Salim Saab était de passage à Beyrouth, en ce mois béni d’octobre 2019 durant lequel une taxe sur WhatsApp allait enflammer le pays du Nord au Sud, et faire bouger une population qui n’en pouvait plus de subir les multiples humiliations infligées au grand jour, et sans le moindre scrupule, par une caste politique décadente biberonnée à l’impunité qui a toujours prévalu au Liban.

Dire que les quatre premiers mois de la thawra étaient les plus beaux serait peu dire. Cette foule aussi multiconfessionnelle que chamarrée, scandant d’une même voix "kelon ya3né kelon" (tous c’est-à-dire tous), était ce que j’ai personnellement vécu de plus beau. Cet instant T m’a réconciliée avec mon pays; pays dont je m’étais volontairement séparée pour ne plus vivre en attente de miracles qui ne se produiraient jamais. Le 17 octobre, une flamme incandescente a enflammé mon cœur et les cœurs qui ne demandaient qu’à vibrer pour ce pays à la fois aimé et honni. Un embrasement gigantesque a vu le jour, les artistes s’en sont donnés à cœur joie, apposant leurs graffitis sur les murs, dansant leur révolte entre rap et hip-hop scandés sur des mots devenus porte-voix. L’Art aux premières loges, les femmes aussi, les casseroles, les défilés, un 22 novembre inoubliable.

La caméra de Salim Saab a mémorisé tout cela, filmant au plus près sur fond de battements d’un rythme cardiaque pulsé, très présent au début et à la fin de son documentaire. Ses gros plans surfent sur la foule puis se concentrent sur l’individuel, celui ou celle qui parle pour les autres. Jamais les Libanais n’ont connu cette liesse. Jamais les Libanais n’ont cru tout court en ce "quelque chose" qui allait certainement changer la donne. Occuper la rue était devenu notre but à temps plein. Notre raison de vivre.

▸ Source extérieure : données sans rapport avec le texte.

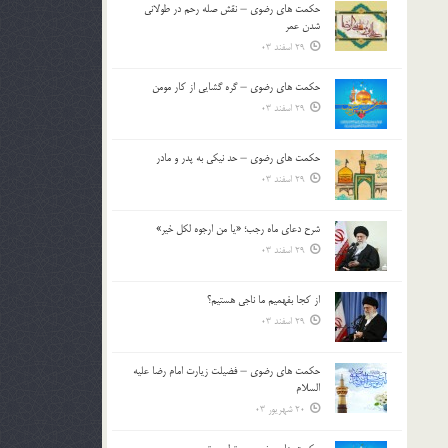
حکمت های رضوی – نقش صله رحم در طولانی
بالا
شدن عمر
و
29 اسفند 03
پایین
استفاده
حکمت های رضوی – گره گشایی از کار مومن
کنید.
29 اسفند 03
حکمت های رضوی – حد نیکی به پدر و مادر
29 اسفند 03
شرح دعای ماه رجب؛ «یا من ارجوه لکل خیر»
29 اسفند 03
از كجا بفهميم ما ناجی هستیم؟
29 اسفند 03
حکمت های رضوی – فضیلت زیارت امام رضا علیه
السلام
20 شهریور 03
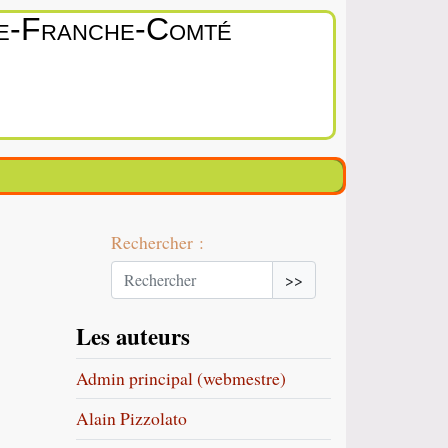
ne‑Franche‑Comté
Rechercher :
>>
Les auteurs
Admin principal (webmestre)
Alain Pizzolato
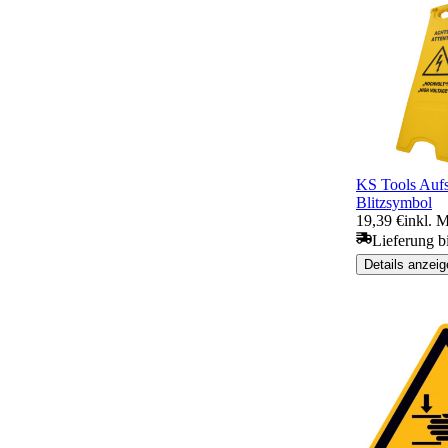
KS Tools Aufst
Blitzsymbol
19,39 €
inkl. 
Lieferung b
Details anzeig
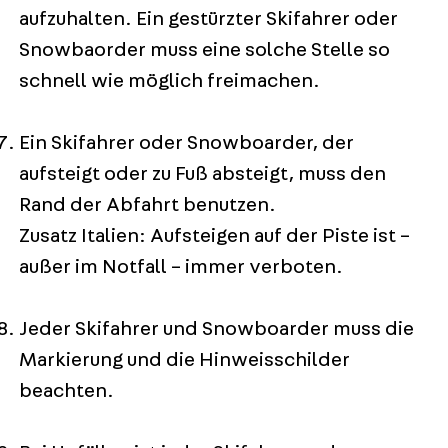
aufzuhalten. Ein gestürzter Skifahrer oder
Snowbaorder muss eine solche Stelle so
schnell wie möglich freimachen.
Ein Skifahrer oder Snowboarder, der
aufsteigt oder zu Fuß absteigt, muss den
Rand der Abfahrt benutzen.
Zusatz Italien: Aufsteigen auf der Piste ist –
außer im Notfall – immer verboten.
Jeder Skifahrer und Snowboarder muss die
Markierung und die Hinweisschilder
beachten.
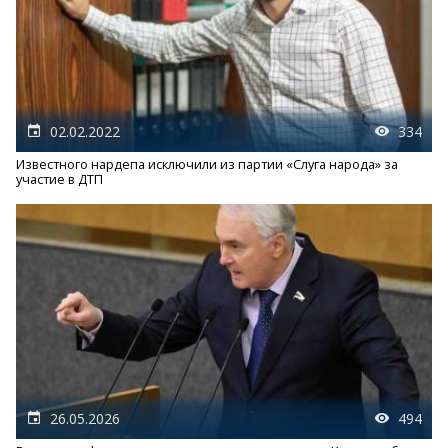
02.02.2022
334
Известного нардепа исключили из партии «Слуга народа» за
участие в ДТП
26.05.2026
494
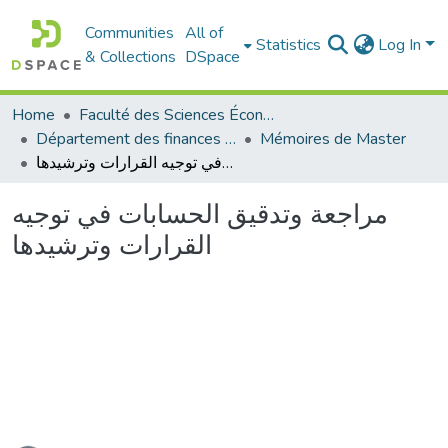
Communities
All of
Statistics
Log In
& Collections
DSpace
Home
Faculté des Sciences Économiques Commerciales et des Sciences de Gestion
Département des finances et de comptabilité
Mémoires de Master
مراجعة وتدقيق الحسابات في توجيه القرارات وترشيدها
مراجعة وتدقيق الحسابات في توجيه
القرارات وترشيدها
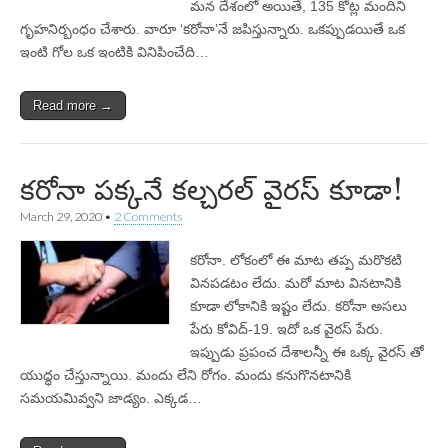
మన దేశంలో అయితే, 135 కోట్ల మందిని
గృహనిర్బంధం చేశారు. వారూ ‘కరోనా’నే జపిస్తున్నారు. ఒకప్పుడయితే ఒక
ఇంటి గోల ఒక ఇంటికి వినిపించేది…
Read more →
కరోనా పక్కనే కల్చరల్‌ వైరస్‌ కూడా!
March 29, 2020
•
2 Comments
కరోనా. లోకంలో ఈ మాట తప్ప మరొకటి
వినపడటం లేదు. మరో మాట వినటానికి
కూడా లోకానికి ఇష్టం లేదు. కరోనా అసలు
పేరు కోవిద్‌-19. ఇదో ఒక వైరస్‌ పేరు.
ఇప్పుడు ప్రపంచ దేశాలన్నీ ఈ ఒక్క వైరస్‌ తో
యుధ్ధం చేస్తున్నాయి. మందు లేని రోగం. మందు కనుగొనటానికి
సమయమివ్వని జాడ్యం. ఎక్కడ…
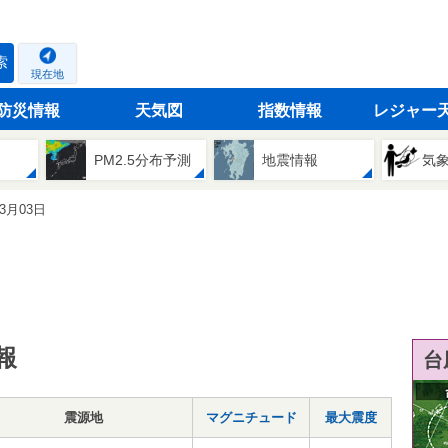
索
現在地
防災情報
天気図
指数情報
レジャー
PM2.5分布予測
地震情報
気
03月03日
報
台
震源地
マグニチュード
最大震度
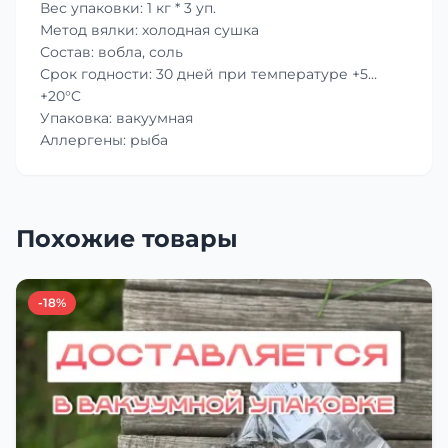
Вес упаковки: 1 кг * 3 уп.
Метод вялки: холодная сушка
Состав: вобла, соль
Срок годности: 30 дней при температуре +5…
+20°C
Упаковка: вакуумная
Аллергены: рыба
Похожие товары
-18%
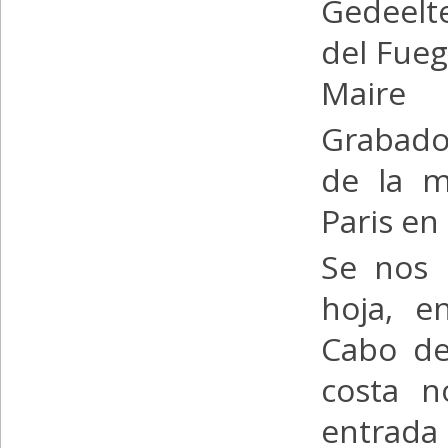
Gedeelt
del Fueg
Maire
Grabado
de la m
Paris en
Se nos 
hoja, e
Cabo de 
costa n
entrada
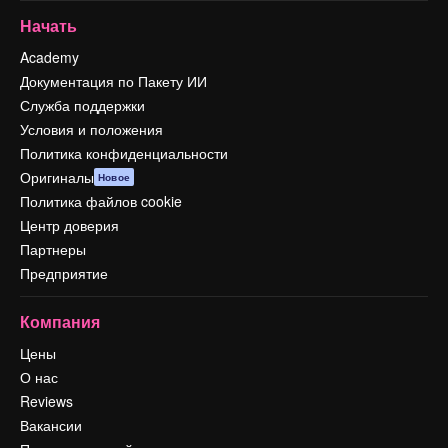
Начать
Academy
Документация по Пакету ИИ
Служба поддержки
Условия и положения
Политика конфиденциальности
Оригиналы
Новое
Политика файлов cookie
Центр доверия
Партнеры
Предприятие
Компания
Цены
О нас
Reviews
Вакансии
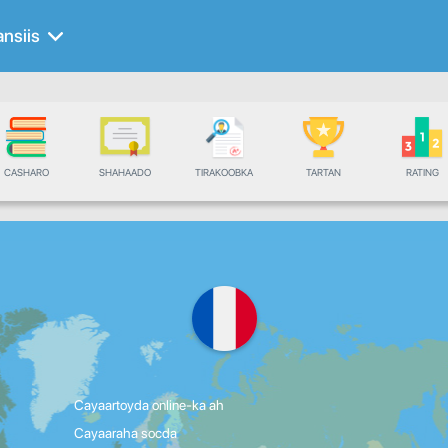
ansiis
CASHARO
SHAHAADO
TIRAKOOBKA
TARTAN
RATING
Cayaartoyda online-ka ah
Cayaaraha socda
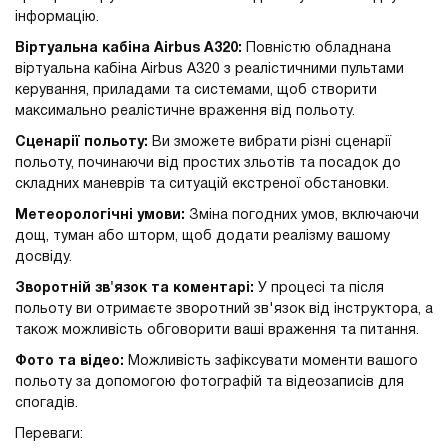
інформацію.
Віртуальна кабіна Airbus A320:
Повністю обладнана
віртуальна кабіна Airbus A320 з реалістичними пультами
керування, приладами та системами, щоб створити
максимально реалістичне враження від польоту.
Сценарії польоту:
Ви зможете вибрати різні сценарії
польоту, починаючи від простих зльотів та посадок до
складних маневрів та ситуацій екстреної обстановки.
Метеорологічні умови:
Зміна погодних умов, включаючи
дощ, туман або шторм, щоб додати реалізму вашому
досвіду.
Зворотній зв'язок та коментарі:
У процесі та після
польоту ви отримаєте зворотний зв'язок від інструктора, а
також можливість обговорити ваші враження та питання.
Фото та відео:
Можливість зафіксувати моменти вашого
польоту за допомогою фотографій та відеозаписів для
спогадів.
Переваги:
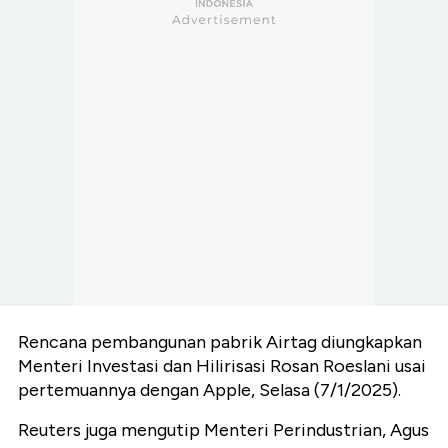
Rencana pembangunan pabrik Airtag diungkapkan
Menteri Investasi dan Hilirisasi Rosan Roeslani usai
pertemuannya dengan Apple, Selasa (7/1/2025).
Reuters juga mengutip Menteri Perindustrian, Agus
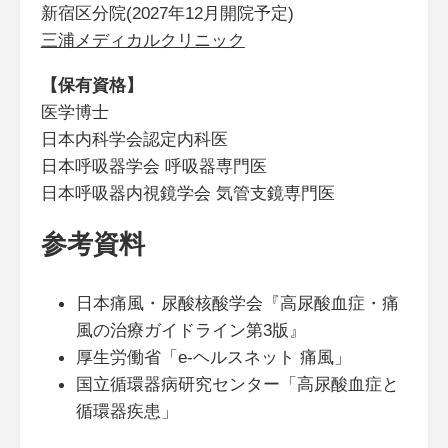
新宿区分院(2027年12月開院予定)
三浦メディカルクリニック
【保有資格】
医学博士
日本内科学会認定内科医
日本呼吸器学会 呼吸器専門医
日本呼吸器内視鏡学会 気管支鏡専門医
参考資料
日本痛風・尿酸核酸学会『高尿酸血症・痛
風の治療ガイドライン第3版』
厚生労働省「e-ヘルスネット 痛風」
国立循環器病研究センター「高尿酸血症と
循環器疾患」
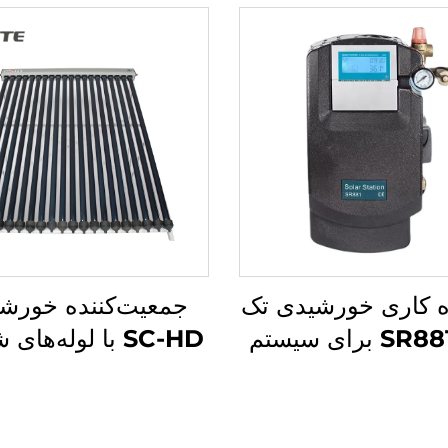
ه کاری خورشیدی تک
جمعیت‌کننده خورش
لوله SR881 برای سیستم
SC-HD با لوله‌ها
فشار تقسیم شده
دوقلو، لوله حرارت
قرمز، مقاومت در براب
-35°C، استفاده مس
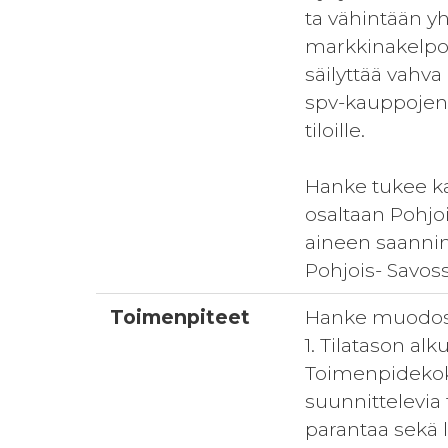
ta vähintään yht
markkinakelpoi
säilyttää vahv
spv-kauppojen 
tiloille.
Hanke tukee kas
osaltaan Pohjo
aineen saannin 
Pohjois- Savoss
Toimenpiteet
Hanke muodost
1. Tilatason al
Toimenpidekoko
suunnittelevia 
parantaa sekä 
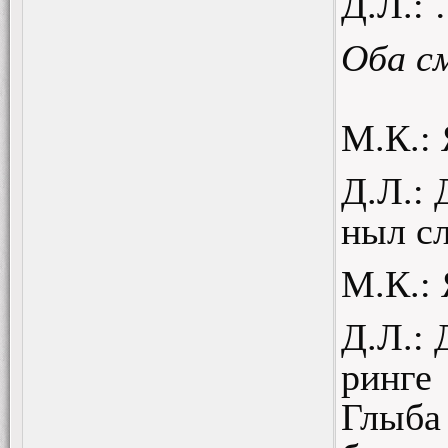
Д.Л.:
Оба с
М.К.:
Д.Л.: 
ныл сл
М.К.:
Д.Л.:
ринге
Глыба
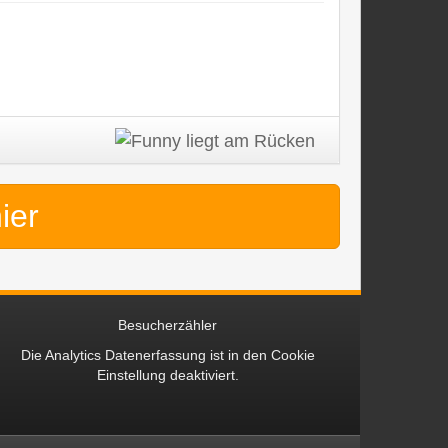
hier
Besucherzähler
Die Analytics Datenerfassung ist in den
Cookie
Einstellung
deaktiviert.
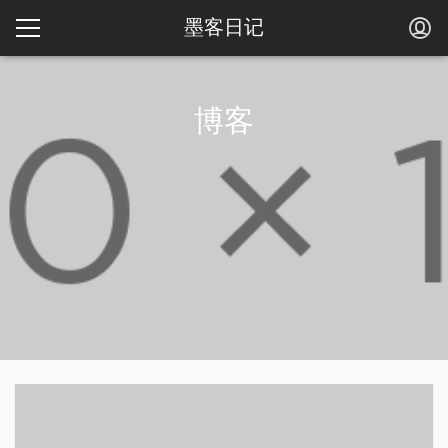
墨客日记
博客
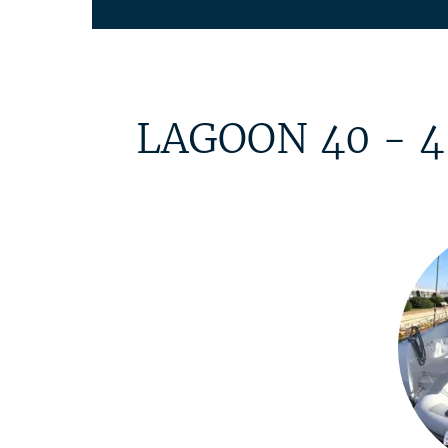
LAGOON 40 - 4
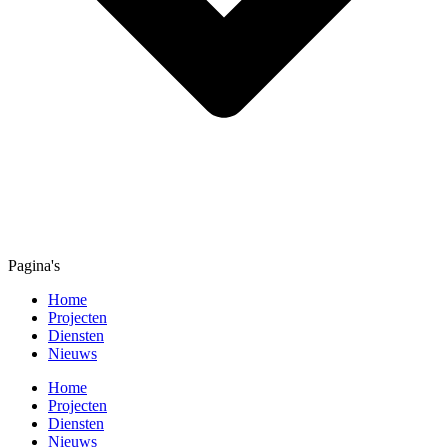
Pagina's
Home
Projecten
Diensten
Nieuws
Home
Projecten
Diensten
Nieuws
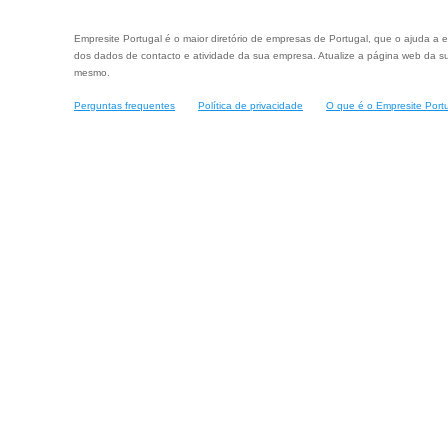
Empresite Portugal é o maior diretório de empresas de Portugal, que o ajuda a e
dos dados de contacto e atividade da sua empresa. Atualize a página web da su
mesmo.
Perguntas frequentes
Política de privacidade
O que é o Empresite Port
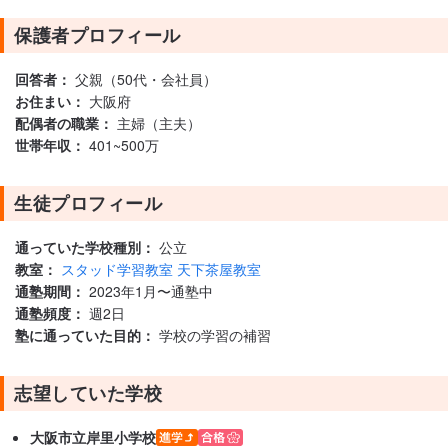
保護者プロフィール
回答者：
父親（50代・会社員）
お住まい：
大阪府
配偶者の職業：
主婦（主夫）
世帯年収：
401~500万
生徒プロフィール
通っていた学校種別：
公立
教室：
スタッド学習教室 天下茶屋教室
通塾期間：
2023年1月〜通塾中
通塾頻度：
週2日
塾に通っていた目的：
学校の学習の補習
志望していた学校
大阪市立岸里小学校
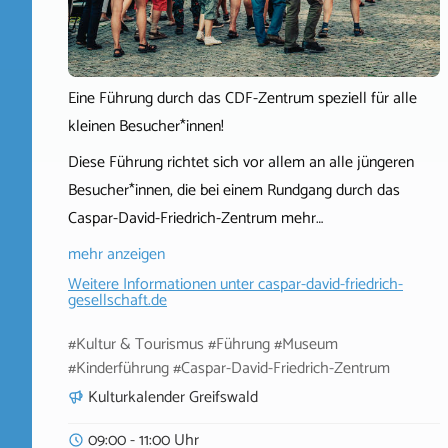
Eine Führung durch das CDF-Zentrum speziell für alle
kleinen Besucher*innen!
Diese Führung richtet sich vor allem an alle jüngeren
Besucher*innen, die bei einem Rundgang durch das
Caspar-David-Friedrich-Zentrum mehr…
mehr anzeigen
Weitere Informationen unter
caspar-david-friedrich-
gesellschaft.de
#Kultur & Tourismus #Führung #Museum
#Kinderführung #Caspar-David-Friedrich-Zentrum
Kulturkalender Greifswald
09:00 - 11:00 Uhr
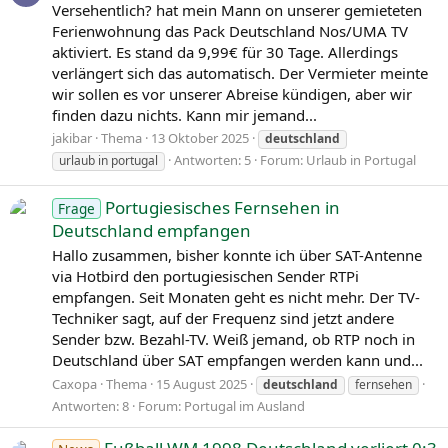
Versehentlich? hat mein Mann on unserer gemieteten
der Europäischen Union und ihrer Vorgänger (Römische
Ferienwohnung das Pack Deutschland Nos/UMA TV
Verträge 1957) sowie deren bevölkerungsreichstes Land.
aktiviert. Es stand da 9,99€ für 30 Tage. Allerdings
Mit 19 anderen EU-Mitgliedstaaten bildet sie eine
verlängert sich das automatisch. Der Vermieter meinte
Währungsunion, die Eurozone. Deutschland ist Mitglied
wir sollen es vor unserer Abreise kündigen, aber wir
der UN, der OECD, der OSZE, der NATO, der G7, der G20
finden dazu nichts. Kann mir jemand...
und des Europarates. Bereits 1951 eröffnete der Hohe
jakibar
Thema
13 Oktober 2025
deutschland
Flüchtlingskommissar (UNHCR) ein Verbindungsbüro in
Antworten: 5
Forum:
Urlaub in Portugal
urlaub in portugal
der damaligen Bundeshauptstadt Bonn, seit 1991
unterhalten die Vereinten Nationen dort ihren deutschen
Portugiesisches Fernsehen in
Sitz („UNO-Stadt“). Die Bundesrepublik Deutschland gilt als
Frage
Deutschland empfangen
einer der politisch einflussreichsten Staaten Europas und
ist ein gesuchtes Partnerland auf globaler
Hallo zusammen, bisher konnte ich über SAT-Antenne
Ebene.Gemessen am Bruttoinlandsprodukt ist Deutschland
via Hotbird den portugiesischen Sender RTPi
die größte Volkswirtschaft Europas und die drittgrößte der
empfangen. Seit Monaten geht es nicht mehr. Der TV-
Welt. Die Deutschen waren 2016 die drittgrößte Export-
Techniker sagt, auf der Frequenz sind jetzt andere
und Importnation. Sie bilden eine Informations- und
Sender bzw. Bezahl-TV. Weiß jemand, ob RTP noch in
Wissensgesellschaft, deren Entwicklung von
Deutschland über SAT empfangen werden kann und...
Automatisierung, Digitalisierung und disruptiven
Caxopa
Thema
15 August 2025
deutschland
fernsehen
Technologien geprägt ist. Die Verbesserung des deutschen
Antworten: 8
Forum:
Portugal im Ausland
Bildungssystems und die nachhaltige Entwicklung des
Landes gelten als zentrale Aufgaben der Standortpolitik.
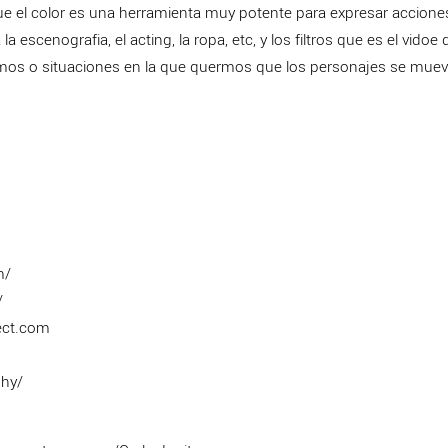
 el color es una herramienta muy potente para expresar acciones
la escenografia, el acting, la ropa, etc, y los filtros que es el vidoe
ramos o situaciones en la que quermos que los personajes se muev
m/
/
ect.com
phy/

Le revers de la médaille qui n’est pas un revers, mais juste un report

Bien sûr, les mafieux n’allaient pas se laisser faire. Prisonniers dans leurs forteresses qu’ils bétonnaient chaque jour davantage, ils ont opté pour la répression. Cette révolution prenait des proportions qui devenaient dangereuses pour eux. Ils ont alors usé des moyens classiques des régimes totalitaires, donnant le feu vert à leurs sbires afin de stopper net cette "dérive" quitte à arrêter et torturer les révolutionnaires, tirer sur eux; sur leurs yeux en particulier. Rien, absolument rien n’a été épargné pour les/nous décourager. La pandémie s’est mise de la partie, la crise économique aussi. Or, il est notoire que plus une personne s’appauvrit, plus elle se cache et se drape de honte et se tapit silencieusement dans le désespoir.

Pour toutes ses ces raisons-là, le documentaire de Salim Saab est un témoignage aussi nécessaire qu’essentiel. Il est la preuve, par l’image, le son et le mot, pour les générations futures, que cette révolte émanait d’un profond désir de changement, que nous y avons vraiment cru, que ce soulèvement est et restera unique… et que le pouvoir a tout fait, absolument tout fait pour étouffer ce cri unanime. Il n’y avait que des Libanais dans les rues, que de vrais et authentiques Libanais qui voulaient tous rompre les cages/cases confessionnelles dans lesquelles on les avait sciemment emprisonnés parce que ces cages/cases représentent le mouroir du projet "Liban"!

Je retiens surtout que d’octobre jusqu’en janvier, et là je parle pour moi, des ailes avaient poussé dans mon dos et je volais au rythme des vibrations de la révolution… Thawra!